I now choose to have leverage over myself. The path out of stimulation addiction for me is giving myself the freedom and space to not think and therefore, be bored. We don’t realize it, but the discomfort of boredom has a major impact on our lives. We don’t fully appreciate it, because every time we start to experience it, we look for our next stimulation fix.
Erasing my food addiction didn’t mean stopping eating all food. It meant stopping eating food for the wrong reasons. Our body needs food to survive.

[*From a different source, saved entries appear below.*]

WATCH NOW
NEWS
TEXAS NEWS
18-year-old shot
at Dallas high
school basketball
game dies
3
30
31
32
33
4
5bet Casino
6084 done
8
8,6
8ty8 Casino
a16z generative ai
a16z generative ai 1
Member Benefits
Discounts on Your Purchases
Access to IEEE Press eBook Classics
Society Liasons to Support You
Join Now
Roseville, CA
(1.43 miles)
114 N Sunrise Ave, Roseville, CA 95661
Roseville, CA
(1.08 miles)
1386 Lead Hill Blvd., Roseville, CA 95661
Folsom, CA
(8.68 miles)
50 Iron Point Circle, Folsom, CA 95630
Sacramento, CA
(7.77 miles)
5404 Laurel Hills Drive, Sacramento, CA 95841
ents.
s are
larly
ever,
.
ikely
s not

In the same way, thoughts allow us to function in the world. If we are alive, there is going to be stimulation. The problem is stimulation for the wrong reasons. Stimulation will never truly eradicate boredom. It will only temporarily hide it. The only true antidote to boredom is giving yourself the freedom to experience it. Then, as resistance comes up in the form of desire for the next fix, one must surrender that. One must constantly surrender each impulse.
Here are the costs I see to stimulation addiction in my own life:
- I make BS excuses about why something is absolutely critical right now. In doing so, I make it OK to be stressed. Research has just shown extremely conclusively that stress is just bad for your health. It is almost silly for me to eat really healthy on the one hand in the name of being healthy and then prematurely age myself by justifying stress.

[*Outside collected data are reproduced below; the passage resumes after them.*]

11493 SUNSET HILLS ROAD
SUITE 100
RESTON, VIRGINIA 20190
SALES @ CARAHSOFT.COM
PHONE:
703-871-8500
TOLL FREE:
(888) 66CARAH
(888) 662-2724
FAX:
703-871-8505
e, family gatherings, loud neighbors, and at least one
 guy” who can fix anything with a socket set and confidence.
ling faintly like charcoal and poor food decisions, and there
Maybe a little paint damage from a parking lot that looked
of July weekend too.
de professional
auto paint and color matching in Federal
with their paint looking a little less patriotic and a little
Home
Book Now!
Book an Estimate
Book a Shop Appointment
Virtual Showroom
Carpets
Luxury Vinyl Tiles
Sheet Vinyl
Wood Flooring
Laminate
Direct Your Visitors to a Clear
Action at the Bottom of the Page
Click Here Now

- The addiction distorts my thoughts and sharpness. As a result, I don’t deal with feelings of jealousy, frustration, and anger as they come up. Instead, I justify how I don’t have enough time for them. In reality, I’m just not comfortable with how they make me feel.
- They distort my sense of what’s important. So, instead of focusing what’s most important, I might choose to check my email, read a random article on the Internet, or do an activity that impulsively makes sense. As a result, I’m pretending to be busy, when I’m actually just wasting time, and sometimes even causing more damage to my life than benefit.
- I lose integrity with myself, because I know that I’m being hypocritical. On the one hand, I’m trying to be a healthy person who does what’s most important, but on the other, I know I’m not completely doing what I know already works.
The daily exercises I can do to free myself from this addiction on a daily basis include:
- Meditation for one hour in the morning.
- Meditation for one hour in the evening.
- Three 10 minute meditations throughout the day at 10am, 2pm, and 6pm.
- One 30-second ‘refresh’ every waking hour.
- Only checking email and articles at pre-defined times.
In other words, I commit to spending about 2 and a half daily to surrendering the addiction. Feels scary and somewhat impossible, but I can do it! I must do it!!!
My dream life is having harmony between my intentions, thoughts, and actions. Taking these steps would allow me to live my dream life.
Using the regret minimization framework of Jeff Bezos, not living my dream life would truly be a regret for me. The ‘time’ sacrifices that it would require more than make up for themselves in the long-run.